**What you need to do**
Scan the lines below for "Podcast" and copy the matches.

**Information given**
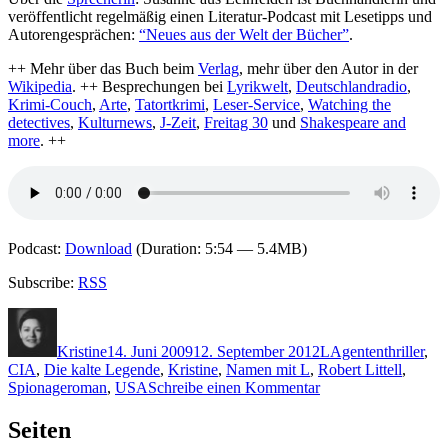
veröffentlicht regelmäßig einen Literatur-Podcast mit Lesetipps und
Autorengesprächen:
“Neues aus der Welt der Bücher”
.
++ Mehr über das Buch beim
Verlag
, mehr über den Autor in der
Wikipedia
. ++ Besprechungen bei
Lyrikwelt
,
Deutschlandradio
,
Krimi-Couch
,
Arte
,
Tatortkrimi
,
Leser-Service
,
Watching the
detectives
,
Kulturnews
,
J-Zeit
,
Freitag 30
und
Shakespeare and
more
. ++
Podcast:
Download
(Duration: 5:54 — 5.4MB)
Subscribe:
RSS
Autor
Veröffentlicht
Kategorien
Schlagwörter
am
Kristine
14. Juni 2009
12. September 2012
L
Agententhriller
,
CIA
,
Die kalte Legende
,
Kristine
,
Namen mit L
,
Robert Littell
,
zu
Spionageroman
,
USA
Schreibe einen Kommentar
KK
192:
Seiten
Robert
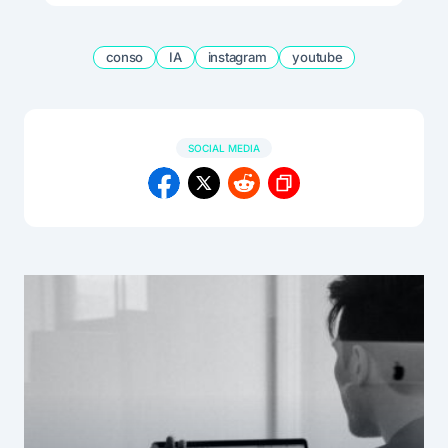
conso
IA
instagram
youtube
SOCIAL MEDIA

**Written response**
veröffentlicht regelmäßig einen Literatur-Podcast mit Lesetipps und
Podcast:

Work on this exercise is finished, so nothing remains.